Mr. Quimby then has the good idea to give Mrs. Quimby a break and have the girls cook dinner for the family the next night. This they do, making a mostly successful supper using whatever ingredients are in the kitchen. Something like my own raspberry working-girl chicken.
I was seven and three-quarters years old and about to enter third grade when my brother, Mark, was born and my mother had to declare pea amnesty from the maternity ward. But after all these years—and thousands of meals later—that vindicating and empowering moment when my mother told Mrs. Gaudette I was right still sticks with me.
Ramona Quimby and the kids of Klickitat Street—and all of Beverly Cleary’s characters—have been reflecting and empowering millions of kids (and their teachers and parents) since 1950, when Mrs. Cleary’s first title, Henry Huggins, was published. I am decades older than I was when I first discovered Beverly Cleary’s books in the Newton Free Public Library, and yet, when I read about eight-year-old Ramona Quimby confronting a slab of unappetizing meat on her plate, I am back to being a third grader all over again.
At Scholastic Book Clubs, we want to help Beverly Cleary’s classic and beloved stories continue to reach as wide an audience as possible. This week’s Dollar Deal is the Newbery Honor book Ramona Quimby, Age 8. In this classic chapter book, Ramona “the Pest” is back and ready to start the third grade.
“As always, Ramona’s thought processes are amusing, touching, and revealing. Once more, Cleary shows us life through Ramona’s eyes and shows her young readers that they are not alone.” —Kirkus Reviews (starred review)
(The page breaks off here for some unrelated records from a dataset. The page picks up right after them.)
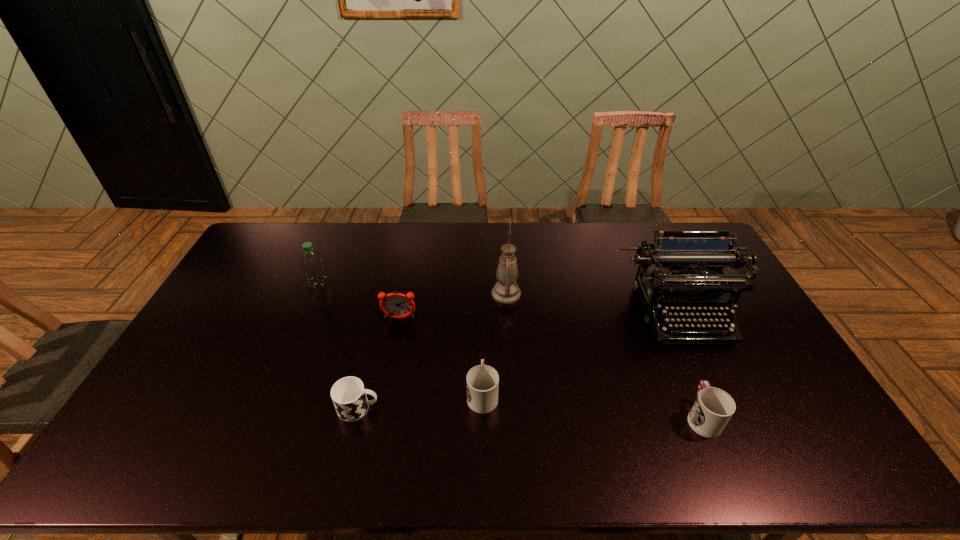 Where is `empty location between the second cup from right to left and the rightmost cup`? empty location between the second cup from right to left and the rightmost cup is located at coordinates (592, 406).

Where is `blank region between the leftmost cup and the leftmost object`? This screenshot has width=960, height=540. blank region between the leftmost cup and the leftmost object is located at coordinates (339, 346).

This screenshot has width=960, height=540. Find the location of `free spot between the second cup from left to right and the leftmost cup`. free spot between the second cup from left to right and the leftmost cup is located at coordinates (420, 401).

This screenshot has width=960, height=540. In order to click on free point between the shortest cup and the oil lamp in this screenshot , I will do `click(432, 351)`.

The width and height of the screenshot is (960, 540). I want to click on object that stands as the closest to the typewriter, so click(x=713, y=408).

Select which object appears as the sixth closest to the oil lamp. Please provide its 2D coordinates. Your answer should be formatted as a tuple, i.e. [(x, y)], where the tuple contains the x and y coordinates of a point satisfying the conditions above.

[(313, 265)]

Identify the location of cup that is the second closest to the third tallest object. (482, 380).

In order to click on cup that is the second closest one to the second cup from left to right in this screenshot , I will do tap(713, 408).

The image size is (960, 540). I want to click on vacant position in the image that satisfies the following two spatial constraints: 1. on the keyboard of the second tallest object; 2. on the side of the shortest object with the handle, so click(x=728, y=408).

Where is `vacant space that satisfies the following two spatial constraints: 1. on the handle side of the second cup from left to right; 2. on the left side of the oil lamp`? The height and width of the screenshot is (540, 960). vacant space that satisfies the following two spatial constraints: 1. on the handle side of the second cup from left to right; 2. on the left side of the oil lamp is located at coordinates (482, 293). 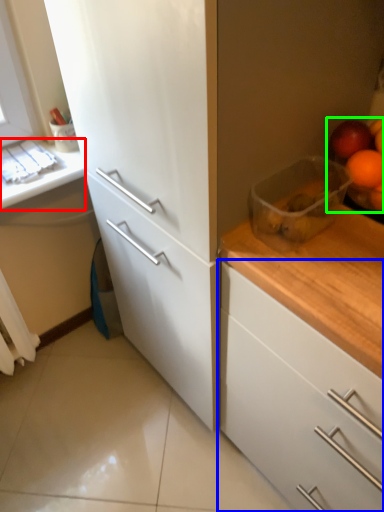 Question: Considering the real-world distances, which object is closest to counter top (highlighted by a red box)? cabinetry (highlighted by a blue box) or fruit (highlighted by a green box).

Choices:
 (A) cabinetry
 (B) fruit

Answer: (B) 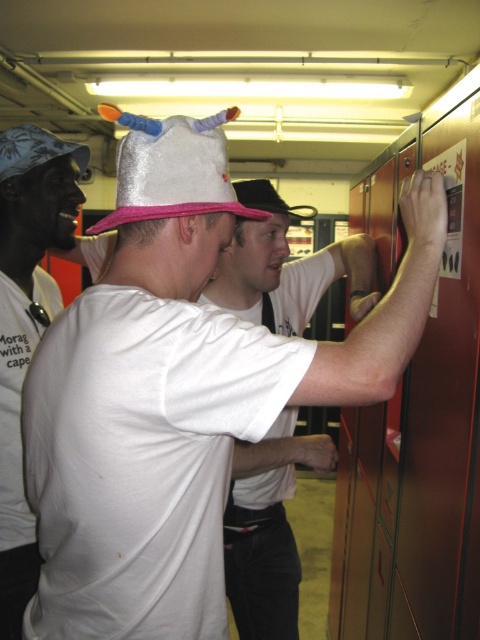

Ramona Quimby, Age 8 touched a third grade nerve in David Vozar as well:
“After reading Ramona Quimby, Age 8, I was reminded of my own experiences in third grade. Just like Ramona with the letter Q, I found myself struggling to accept that I had to learn how to write the letters all over again.”
Everyone at Scholastic Book Clubs was excited to return to Beverly Cleary’s Klickitat Street this week. Watch the Book Boys drop everything and read (and even make a new friend!); discover how teacher Michele Lambraia’s fourth graders learn about some hilarious idioms and compare their families to the Quimbys in Book Talks; check out a fun interview with Beverly Cleary herself in Behind the Scenes; and post photos of your students “dropping everything to read” for a chance to win a free Book Box in Cooked Up from a Book!
I hope you enjoy Ramona Quimby, Age 8 and that, at least most of the time, you get what you want for dinner.